# The Lalibela Churches in Ethiopia aren't rock-cut, but products of a cataclysm



## dreamtime (Sep 14, 2020)

The following images are all from the Church of Saint George, the most famous of the Lalibela Churches in Ethiopia. As the story goes, these were all carved out of the stone that surrounds it, and thus they are called monolithic churches.




 


 


 






 


 


 


​
But not much evidence has been provided by archeologists that what is considered as rock-cut architecture was actually rock-cut.

Nevertheless, the narrative states:

All 11 churches were the result of a process using the basic tools of hammers and chisels to excavate trenches surrounding the monolithic and semi-monolithic structures as well as a system of tunnels which connected two separate groups of the churches with each other out of the scoriaceous basalt. (Rock-Hewn Churches, Lalibela - Wikipedia)​
Here's a short summary on the mythological history of the 11 churches:

The churches of Lalibela were not constructed — they were *excavated*. Each church was created by first carving out a wide trench on all four sides of the rock, then painstakingly chiseling out the interior. The largest church is 40 feet high, and the labor required to complete such a task with only hammers and chisels is astounding.​​Popular legend has it that *angels* came every night to pick up where the workmen had left off. One of the churches, Bet Maryam, contains a stone pillar on which King Lalibela wrote the *secrets* of the buildings' construction. It is covered with old cloths and only the priests may look on it.​​King Lalibela's project for gaining the church's favor had two unexpected results: the creation of a holy place of unparalleled beauty and the *king's conversion* to a religious life. After laboring for 20 years, he abdicated his throne to become a hermit, living in a cave and eating only roots and vegetables. To this day, Ethiopian Christians regard King Lalibela as one of their greatest saints.​​The churches have been in continuous use since they were built in the 12th century. The first Europeans to see these extraordinary holy sites were Portugese explorers in the 1520s, one of whom noted in his journal that the sights were so fantastic, he expected readers of his descriptions would accuse him of lying.​
Not so sure about these Portugese explorers. Unfortunately I wasn't able to verify any of the supposed history of the churches, except that westerners 'discovered' them sometime during the 20th Century.
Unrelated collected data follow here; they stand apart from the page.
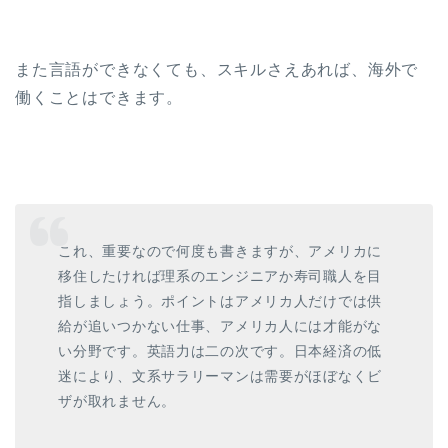
また言語ができなくても、スキルさえあれば、海外で
働くことはできます。
これ、重要なので何度も書きますが、アメリカに
移住したければ理系のエンジニアか寿司職人を目
指しましょう。ポイントはアメリカ人だけでは供
給が追いつかない仕事、アメリカ人には才能がな
い分野です。英語力は二の次です。日本経済の低
迷により、文系サラリーマンは需要がほぼなくビ
ザが取れません。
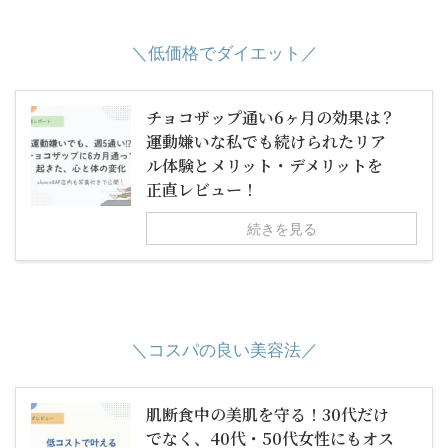
＼低価格でダイエット／
チョコザップ通い6ヶ月の効果は？
運動嫌いな私でも続けられたリア
ル体験とメリット・デメリットを
正直レビュー！
続きを見る
＼コスパの良い美容法／
肌断食中の美肌を守る！30代だけ
でなく、40代・50代女性にもオス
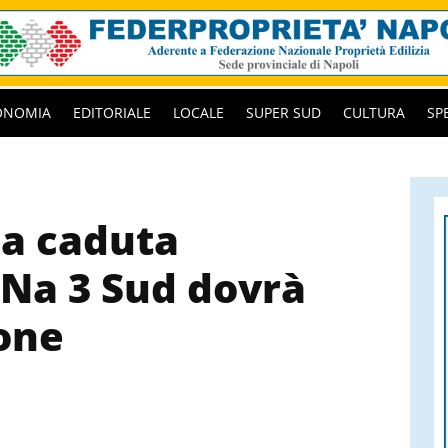
ONOMIA
EDITORIALE
LOCALE
SUPER SUD
CULTURA
SP
a caduta
 Na 3 Sud dovrà
one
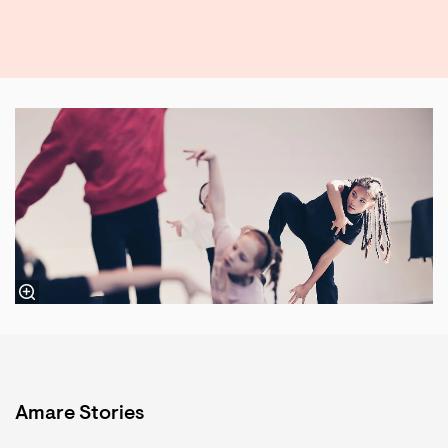
Amare Stories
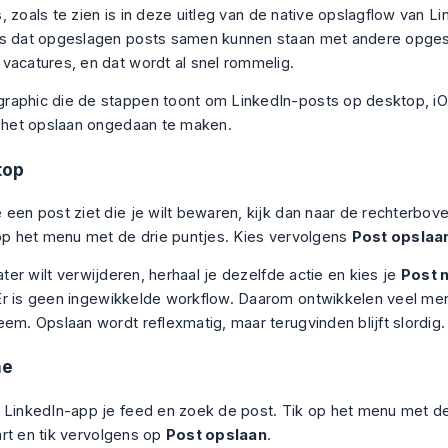
s
, zoals te zien is in deze
uitleg van de native opslagflow van Li
s dat opgeslagen posts samen kunnen staan met andere opges
vacatures, en dat wordt al snel rommelig.
top
 een post ziet die je wilt bewaren, kijk dan naar de rechterbov
 op het menu met de drie puntjes. Kies vervolgens
Post opslaa
later wilt verwijderen, herhaal je dezelfde actie en kies je
Post 
Er is geen ingewikkelde workflow. Daarom ontwikkelen veel me
eem. Opslaan wordt reflexmatig, maar terugvinden blijft slordig.
ne
 LinkedIn-app je feed en zoek de post. Tik op het menu met de
rt en tik vervolgens op
Post opslaan
.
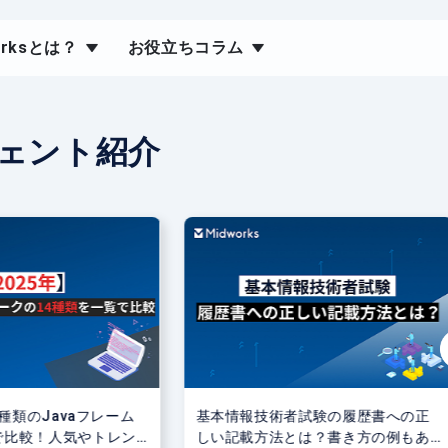
orksとは？
お役立ちコラム
ェント紹介
4種類のJavaフレーム
基本情報技術者試験の履歴書への正
で比較！人気やトレン
しい記載方法とは？書き方の例もあ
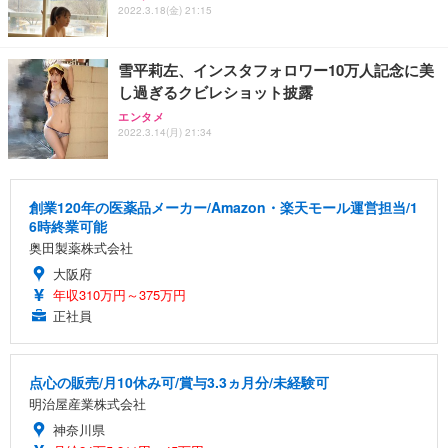
2022.3.18(金) 21:15
雪平莉左、インスタフォロワー10万人記念に美
し過ぎるクビレショット披露
エンタメ
2022.3.14(月) 21:34
創業120年の医薬品メーカー/Amazon・楽天モール運営担当/1
6時終業可能
奥田製薬株式会社
大阪府
年収310万円～375万円
正社員
点心の販売/月10休み可/賞与3.3ヵ月分/未経験可
明治屋産業株式会社
神奈川県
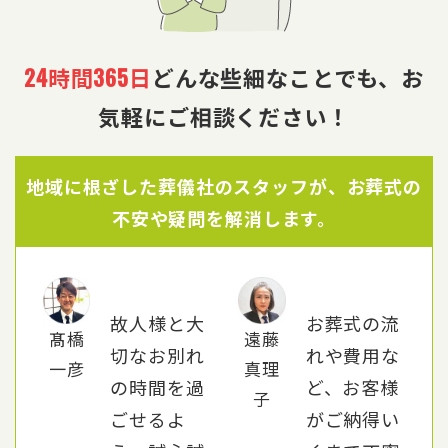
24
時間
365
日
どんな些細なことでも、お
気軽にご相談ください！
地域に根ざした葬儀社のスタッフが、お葬式の
不安や疑問を解消します。
故人様と大
お葬式の流
髙橋
遠藤
切なお別れ
れや費用な
一彦
真理
の時間を過
ど、お客様
子
ごせるよ
がご納得い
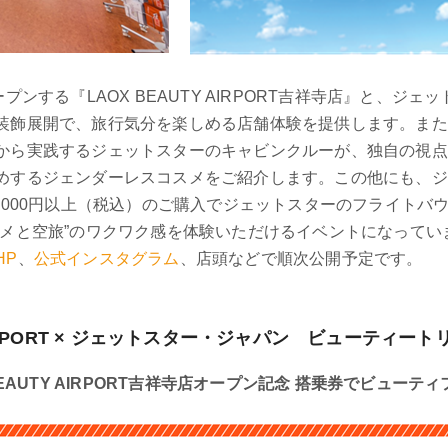
ンする『LAOX BEAUTY AIRPORT吉祥寺店』と、ジ
装飾展開で、旅行気分を楽しめる店舗体験を提供します。また
から実践するジェットスターのキャビンクルーが、独自の視点
めするジェンダーレスコスメをご紹介します。この他にも、ジ
,000円以上（税込）のご購入でジェットスターのフライトバ
スメと空旅”のワクワク感を体験いただけるイベントになってい
HP
、
公式インスタグラム
、店頭などで順次公開予定です。
 AIRPORT × ジェットスター・ジャパン ビューティ
EAUTY AIRPORT吉祥寺店オープン記念 搭乗券でビューテ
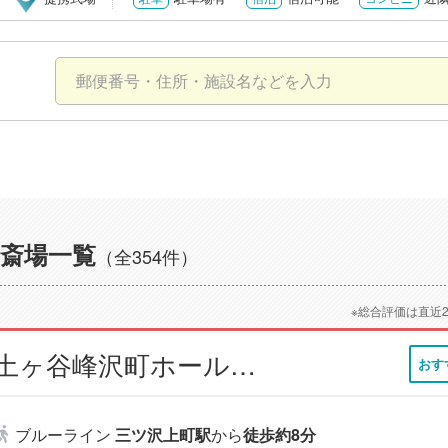
斎場一覧
（全354件）
※総合評価は直近
小さなお葬式 保土ヶ谷峰沢町ホール【旧：セレモニーハウス保土ヶ谷峰沢町】
おす
ブルーライン
三ツ沢上町駅
から
徒歩約8分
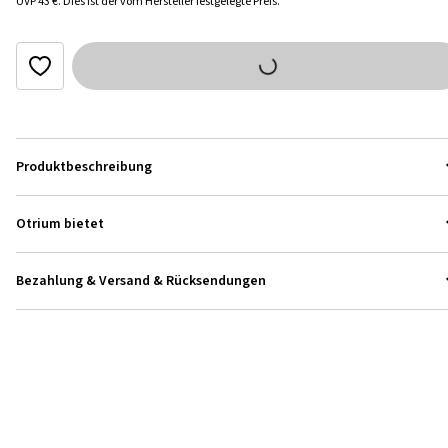
UVP
43 €
.
Dies ist der vom Hersteller festgelegte Preis.
Produktbeschreibung
Otrium bietet
Bezahlung & Versand & Rücksendungen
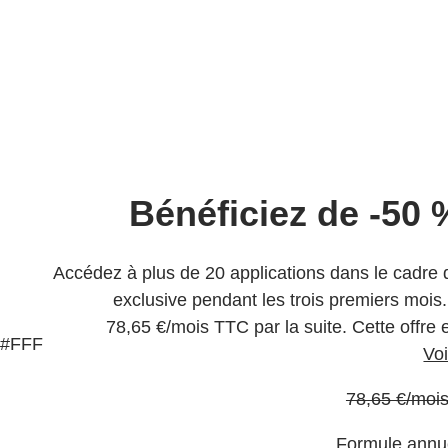
Bénéficiez de -50 
Accédez à plus de 20 applications dans le cadre d
exclusive pendant les trois premiers moi
78
,
65
€
/mois
TTC
par la suite. Cette offr
#FFF
Voi
Prix habituel
78
,
65
€
/moi
Formule annue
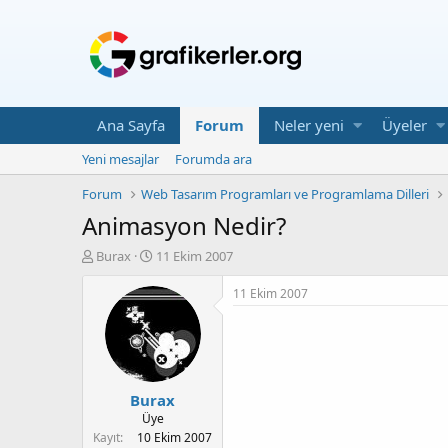
Ana Sayfa
Forum
Neler yeni
Üyeler
Yeni mesajlar
Forumda ara
Forum
Web Tasarım Programları ve Programlama Dilleri
Animasyon Nedir?
K
B
Burax
11 Ekim 2007
o
a
n
ş
11 Ekim 2007
u
l
y
a
u
n
b
g
a
ı
Burax
ş
ç
l
T
Üye
a
a
Kayıt
10 Ekim 2007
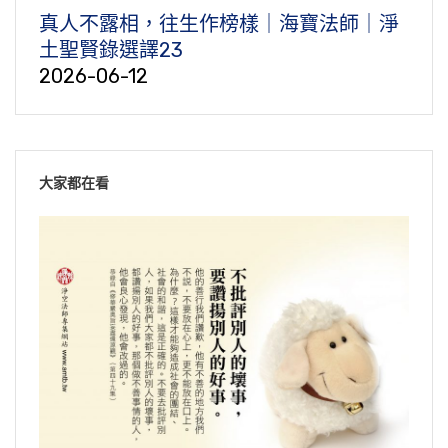
真人不露相，往生作榜樣｜海寶法師｜淨
土聖賢錄選譯23
2026-06-12
大家都在看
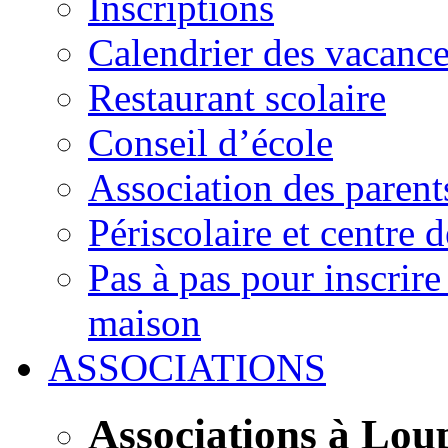
Inscriptions
Calendrier des vacanc
Restaurant scolaire
Conseil d’école
Association des parent
Périscolaire et centre d
Pas à pas pour inscrire
maison
ASSOCIATIONS
Associations à Lou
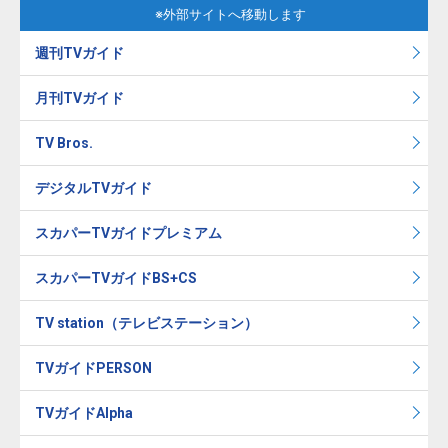
※外部サイトへ移動します
週刊TVガイド
月刊TVガイド
TV Bros.
デジタルTVガイド
スカパーTVガイドプレミアム
スカパーTVガイドBS+CS
TV station（テレビステーション）
TVガイドPERSON
TVガイドAlpha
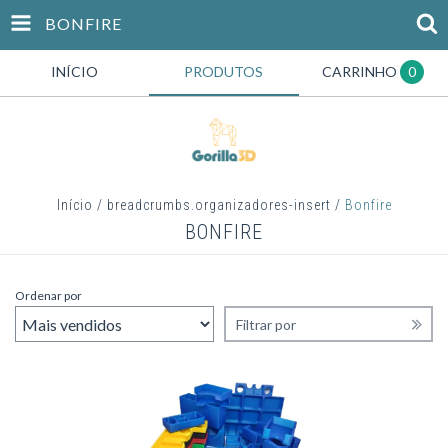
BONFIRE
INÍCIO
PRODUTOS
CARRINHO
0
Início
/
breadcrumbs.organizadores-insert
/
Bonfire
BONFIRE
Ordenar por
Filtrar por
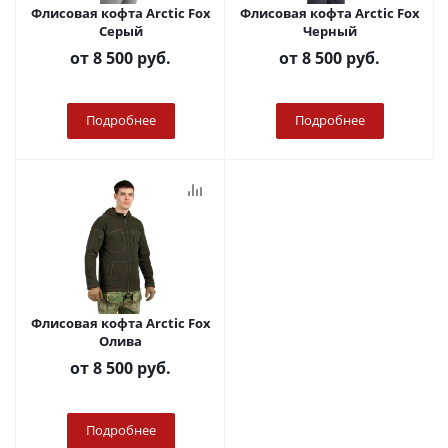
Флисовая кофта Arctic Fox
Флисовая кофта Arctic Fox
Серый
Черный
от
8 500 руб.
от
8 500 руб.
Подробнее
Подробнее
Флисовая кофта Arctic Fox
Олива
от
8 500 руб.
Подробнее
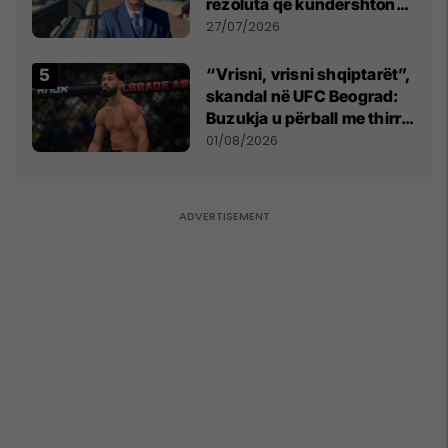
rezoluta që kundërshton
mbajtjen e Asamblesë
27/07/2026
Parlamentare të OSBE-së
në Beograd
“Vrisni, vrisni shqiptarët”,
skandal në UFC Beograd:
Buzukja u përball me thirrje
anti-shqiptare nga
01/08/2026
tribunat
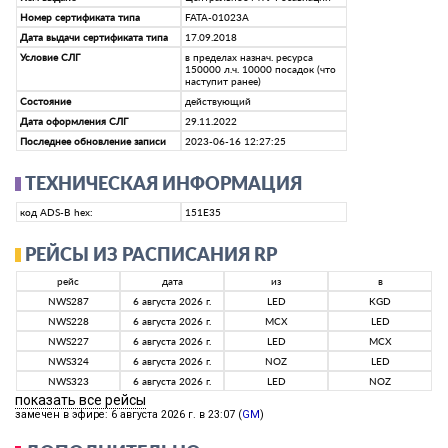
Номер сертификата типа
FATA-01023A
Дата выдачи сертификата типа
17.09.2018
Условие СЛГ
в пределах назнач. ресурса
150000 л.ч. 10000 посадок (что
наступит ранее)
Состояние
действующий
Дата оформления СЛГ
29.11.2022
Последнее обновление записи
2023-06-16 12:27:25
ТЕХНИЧЕСКАЯ ИНФОРМАЦИЯ
код ADS-B hex:
151E35
РЕЙСЫ ИЗ РАСПИСАНИЯ RP
рейс
дата
из
в
NWS287
6 августа 2026 г.
LED
KGD
NWS228
6 августа 2026 г.
MCX
LED
NWS227
6 августа 2026 г.
LED
MCX
NWS324
6 августа 2026 г.
NOZ
LED
NWS323
6 августа 2026 г.
LED
NOZ
показать все рейсы
замечен в эфире: 6 августа 2026 г. в 23:07 (
GM
)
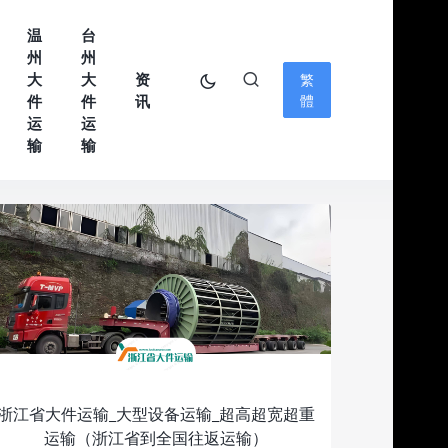
温
台
州
州
大
大
资
繁
件
件
讯
體
运
运
输
输
浙江省大件运输_大型设备运输_超高超宽超重
运输（浙江省到全国往返运输）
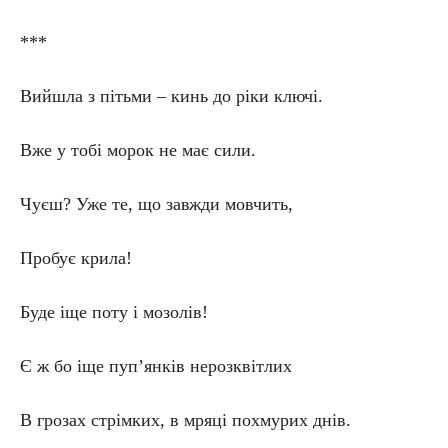
***
Вийшла з пітьми – кинь до ріки ключі.
Вже у тобі морок не має сили.
Чуєш? Уже те, що завжди мовчить,
Пробує крила!
Буде іще поту і мозолів!
Є ж бо іще пуп’янків нерозквітлих
В грозах стрімких, в мряці похмурих днів.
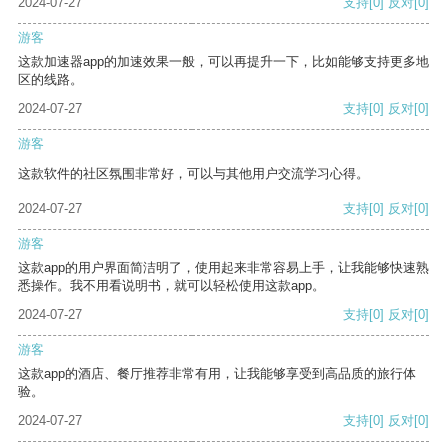
2024-07-27
支持
[0]
反对
[0]
游客
这款加速器app的加速效果一般，可以再提升一下，比如能够支持更多地
区的线路。
2024-07-27
支持
[0]
反对
[0]
游客
这款软件的社区氛围非常好，可以与其他用户交流学习心得。
2024-07-27
支持
[0]
反对
[0]
游客
这款app的用户界面简洁明了，使用起来非常容易上手，让我能够快速熟
悉操作。我不用看说明书，就可以轻松使用这款app。
2024-07-27
支持
[0]
反对
[0]
游客
这款app的酒店、餐厅推荐非常有用，让我能够享受到高品质的旅行体
验。
2024-07-27
支持
[0]
反对
[0]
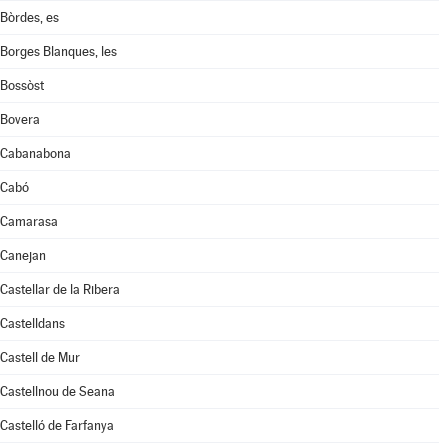
Bòrdes, es
Borges Blanques, les
Bossòst
Bovera
Cabanabona
Cabó
Camarasa
Canejan
Castellar de la Ribera
Castelldans
Castell de Mur
Castellnou de Seana
Castelló de Farfanya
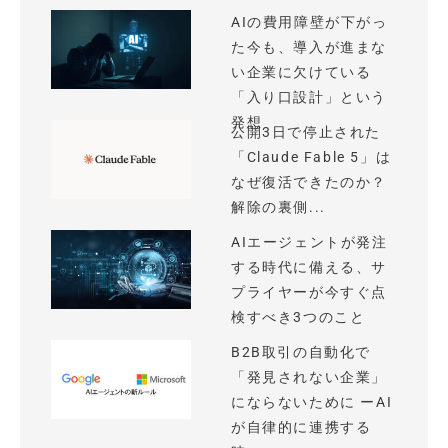
AIの費用障壁が下がっ
た今も、導入が進まな
い企業に欠けている
「入り口設計」という
発想
公開3日で停止された
「Claude Fable 5」は
なぜ復活できたのか？
解除の裏側...
AIエージェントが発注
する時代に備える、サ
プライヤーが今すぐ点
検すべき3つのこと
B2B取引の自動化で
「発見されない企業」
にならないために ーAI
が自律的に連携する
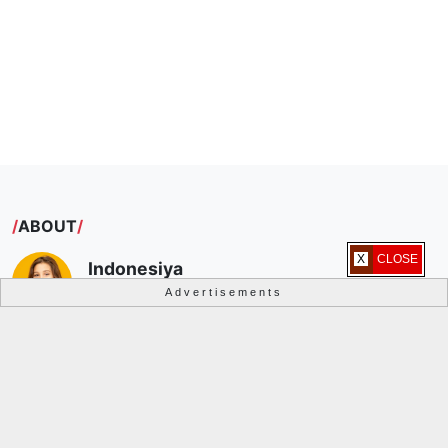
ABOUT
X CLOSE
Indonesiya
Jakarta, Indonesia
Advertisements
Berbagi informasi, menginspirasi dan terpopuler.
Lihat profil lengkapku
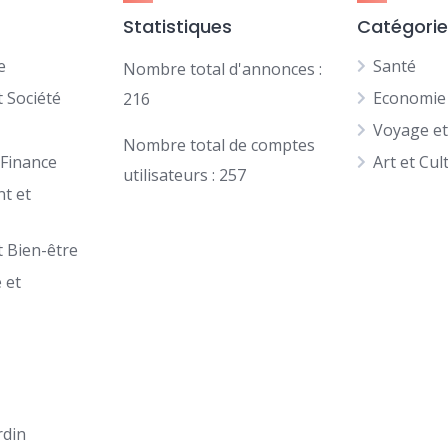
Statistiques
Catégori
e
Santé
Nombre total d'annonces :
 Société
Economie 
216
Voyage e
Nombre total de comptes
 Finance
Art et Cul
utilisateurs : 257
t et
t Bien-être
 et
n
rdin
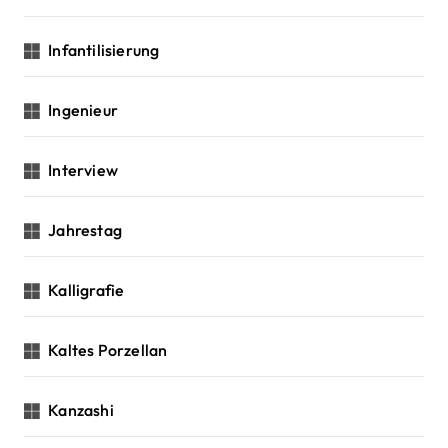
Infantilisierung
Ingenieur
Interview
Jahrestag
Kalligrafie
Kaltes Porzellan
Kanzashi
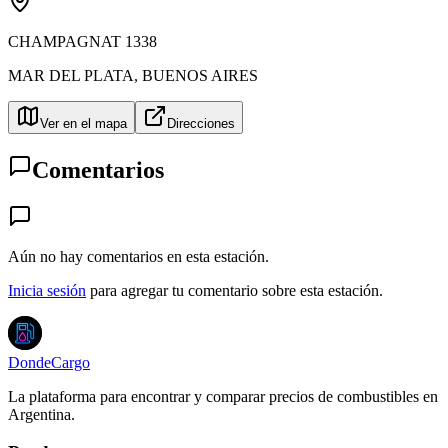
CHAMPAGNAT 1338
MAR DEL PLATA
,
BUENOS AIRES
Ver en el mapa
Direcciones
Comentarios
Aún no hay comentarios en esta estación.
Inicia sesión
para agregar tu comentario sobre esta estación.
DondeCargo
La plataforma para encontrar y comparar precios de combustibles en
Argentina.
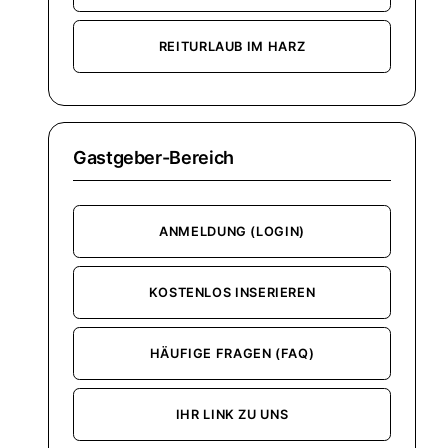
REITURLAUB IM HARZ
Gastgeber-Bereich
ANMELDUNG (LOGIN)
KOSTENLOS INSERIEREN
HÄUFIGE FRAGEN (FAQ)
IHR LINK ZU UNS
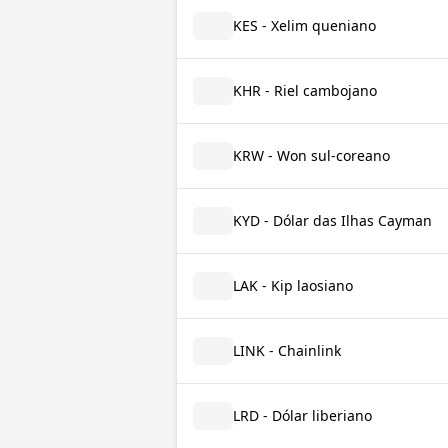
KES - Xelim queniano
KHR - Riel cambojano
KRW - Won sul-coreano
KYD - Dólar das Ilhas Cayman
LAK - Kip laosiano
LINK - Chainlink
LRD - Dólar liberiano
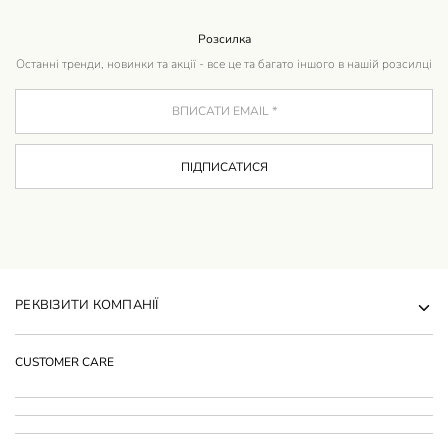
Розсилка
Останні тренди, новинки та акції - все це та багато іншого в нашій розсилці
РЕКВІЗИТИ КОМПАНІЇ
CUSTOMER CARE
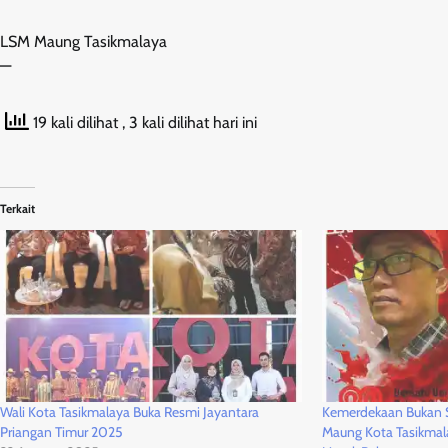
LSM Maung Tasikmalaya
—
19 kali dilihat
, 3 kali dilihat hari ini
Terkait
Wali Kota Tasikmalaya Buka Resmi Jayantara
Kemerdekaan Bukan 
Priangan Timur 2025
Maung Kota Tasikma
A paper from 2010 shortly covers the official history:

Francisco Alvares (a member of a Portuguese embassy to Ethiopian King Lebna Dengel) visited Lalibela in the early sixteenth century (Alvares 1540 [1943]), providing an early record of the organisation, topography and state of preservation of the site. But it is not until the Italian occupation, and again from the 1960s onwards, that the site, now more easily reachable from the capital Addis Ababa, attracted the attention of amateurs, scholars in architecture (Monti della Corte 1940; Bianchi Barriviera 1963, 1966) and art history (Lepage 1997; Gervers 2003a), liturgists (Fritsch 2008) and archaeologists (Phillipson 2009). A programme of preservation and tourism management was also implemented under the aegis of UNESCO, the World Monuments Fund, and the Ethiopian authorities (the site of Lalibela was placed on the World Heritage list in 1978).​​Rock-cut stratigraphy: sequencing the Lalibela churches | Antiquity | Cambridge Core​
We are told that the supposedly monolithic churches at the Lalibela site were all completely carved out of rock 800 years ago.

Here's the evidence why this doesn't add up:

*1. The churches are already falling apart:*


> The site of Lalibela has been the object of several restoration campaigns; the main problem having been and still is the deterioration of the monolithic stone roofs of certain churches during the rainy season, as well as cracks in the exposed facades of several monuments. Three successive campaigns were carried out: in 1920, in 1954 and in 1966-68 under the direction of Sandro Angelini


After being stable for more than 700 years the churches are suddenly falling apart and ever since their modern discovery they have been in constant repair, as the next repair is scheduled for 2019.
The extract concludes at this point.